Saved data entries:
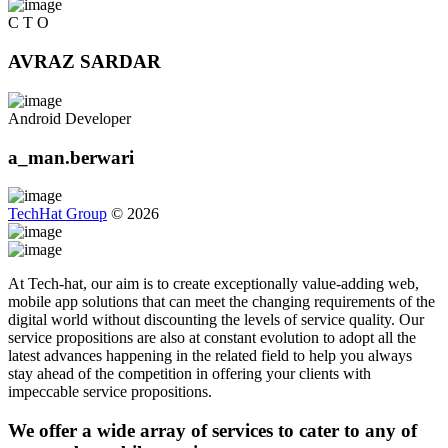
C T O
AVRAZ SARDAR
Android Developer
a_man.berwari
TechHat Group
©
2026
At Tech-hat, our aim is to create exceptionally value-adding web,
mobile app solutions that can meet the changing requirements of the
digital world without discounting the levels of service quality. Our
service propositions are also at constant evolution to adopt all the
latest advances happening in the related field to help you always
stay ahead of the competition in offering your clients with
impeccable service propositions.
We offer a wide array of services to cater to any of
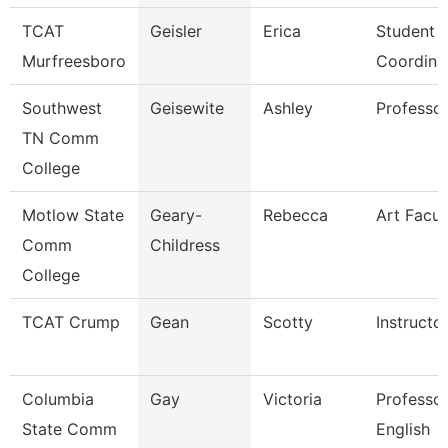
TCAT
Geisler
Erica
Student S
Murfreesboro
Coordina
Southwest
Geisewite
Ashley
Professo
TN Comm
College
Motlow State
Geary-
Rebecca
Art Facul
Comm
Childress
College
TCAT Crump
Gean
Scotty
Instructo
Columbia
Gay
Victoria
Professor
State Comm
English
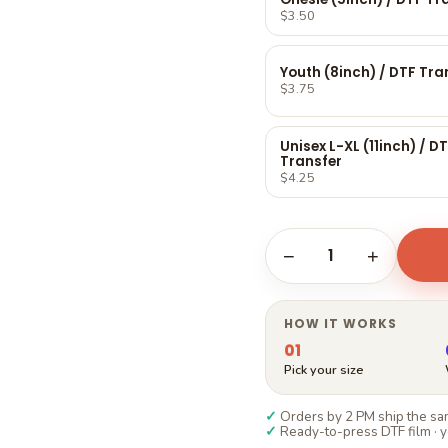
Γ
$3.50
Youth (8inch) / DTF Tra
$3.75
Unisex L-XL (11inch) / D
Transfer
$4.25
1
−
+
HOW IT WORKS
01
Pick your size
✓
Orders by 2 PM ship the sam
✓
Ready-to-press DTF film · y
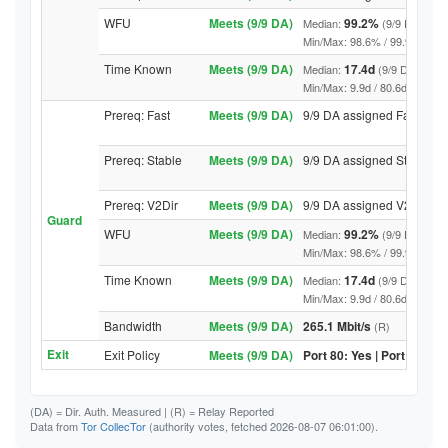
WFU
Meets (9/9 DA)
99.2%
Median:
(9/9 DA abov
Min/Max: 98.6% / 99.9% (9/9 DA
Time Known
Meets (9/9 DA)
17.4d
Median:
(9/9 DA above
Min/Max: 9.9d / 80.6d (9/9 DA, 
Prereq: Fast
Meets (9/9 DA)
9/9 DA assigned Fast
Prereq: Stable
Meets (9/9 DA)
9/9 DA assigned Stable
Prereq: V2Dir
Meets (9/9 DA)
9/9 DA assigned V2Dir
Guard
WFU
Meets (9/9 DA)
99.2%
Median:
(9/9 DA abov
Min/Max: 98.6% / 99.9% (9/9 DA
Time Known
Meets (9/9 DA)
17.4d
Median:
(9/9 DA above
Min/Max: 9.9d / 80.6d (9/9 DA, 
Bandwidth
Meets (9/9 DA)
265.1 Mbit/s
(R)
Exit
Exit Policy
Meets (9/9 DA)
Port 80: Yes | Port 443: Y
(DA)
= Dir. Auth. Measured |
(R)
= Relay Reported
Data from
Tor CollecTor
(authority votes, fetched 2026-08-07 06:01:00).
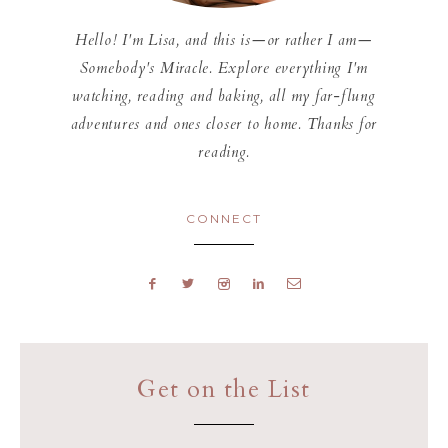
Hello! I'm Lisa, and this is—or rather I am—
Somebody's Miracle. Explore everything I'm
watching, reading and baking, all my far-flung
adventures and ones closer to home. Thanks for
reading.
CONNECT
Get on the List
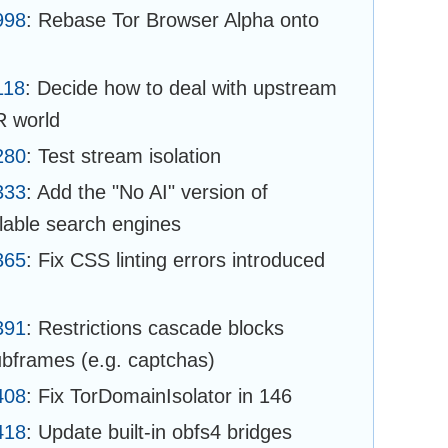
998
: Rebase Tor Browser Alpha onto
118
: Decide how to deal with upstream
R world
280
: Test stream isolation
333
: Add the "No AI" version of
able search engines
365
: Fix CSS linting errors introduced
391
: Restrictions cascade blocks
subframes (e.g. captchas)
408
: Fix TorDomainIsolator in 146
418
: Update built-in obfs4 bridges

Activity:
Give again, word for word, every line from the top of the data through the line with "mobile app solutions", both ends included, and exclude the pictures.

Task result:
C T O
AVRAZ SARDAR
Android Developer
a_man.berwari
TechHat Group
©
2026
At Tech-hat, our aim is to create exceptionally value-adding web,
mobile app solutions that can meet the changing requirements of the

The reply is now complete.